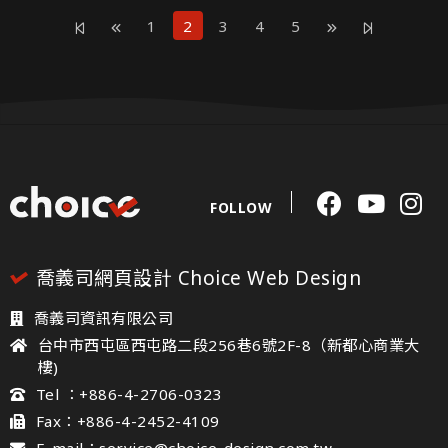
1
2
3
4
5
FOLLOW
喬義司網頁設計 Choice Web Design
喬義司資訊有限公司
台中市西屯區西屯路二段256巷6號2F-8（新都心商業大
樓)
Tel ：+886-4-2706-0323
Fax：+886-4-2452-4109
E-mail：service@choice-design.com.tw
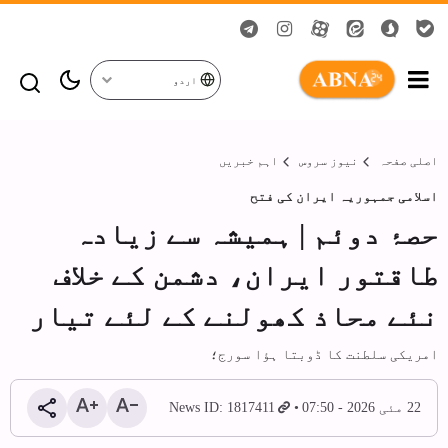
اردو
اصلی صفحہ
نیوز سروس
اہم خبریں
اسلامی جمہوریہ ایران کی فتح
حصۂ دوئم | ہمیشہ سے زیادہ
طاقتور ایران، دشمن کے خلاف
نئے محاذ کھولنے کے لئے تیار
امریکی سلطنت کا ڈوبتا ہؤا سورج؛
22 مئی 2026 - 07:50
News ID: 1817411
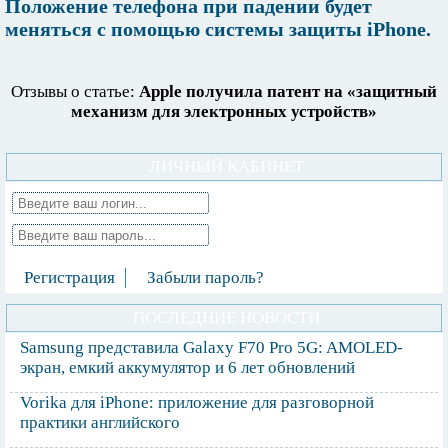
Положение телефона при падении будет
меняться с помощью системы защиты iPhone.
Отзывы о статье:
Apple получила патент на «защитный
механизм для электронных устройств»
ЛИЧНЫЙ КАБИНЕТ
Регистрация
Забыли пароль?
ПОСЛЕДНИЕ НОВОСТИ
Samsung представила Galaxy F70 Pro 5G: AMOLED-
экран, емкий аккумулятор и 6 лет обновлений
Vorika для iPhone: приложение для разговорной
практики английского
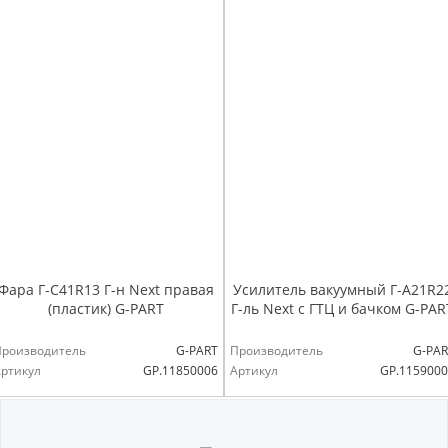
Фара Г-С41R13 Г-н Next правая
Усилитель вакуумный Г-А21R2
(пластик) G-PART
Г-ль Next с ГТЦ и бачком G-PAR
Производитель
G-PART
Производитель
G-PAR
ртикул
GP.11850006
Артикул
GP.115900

┄┄┄┄┄┄┄┄┄┄

WORK TASK - Print, without alteration, only the lines above between the one holding "Положение телефона при падении будет" and the one holding "практики английского", inclusive.

EXERCISE RESULT -
Положение телефона при падении будет
меняться с помощью системы защиты iPhone.
Отзывы о статье:
Apple получила патент на «защитный
механизм для электронных устройств»
ЛИЧНЫЙ КАБИНЕТ
Регистрация
Забыли пароль?
ПОСЛЕДНИЕ НОВОСТИ
Samsung представила Galaxy F70 Pro 5G: AMOLED-
экран, емкий аккумулятор и 6 лет обновлений
Vorika для iPhone: приложение для разговорной
практики английского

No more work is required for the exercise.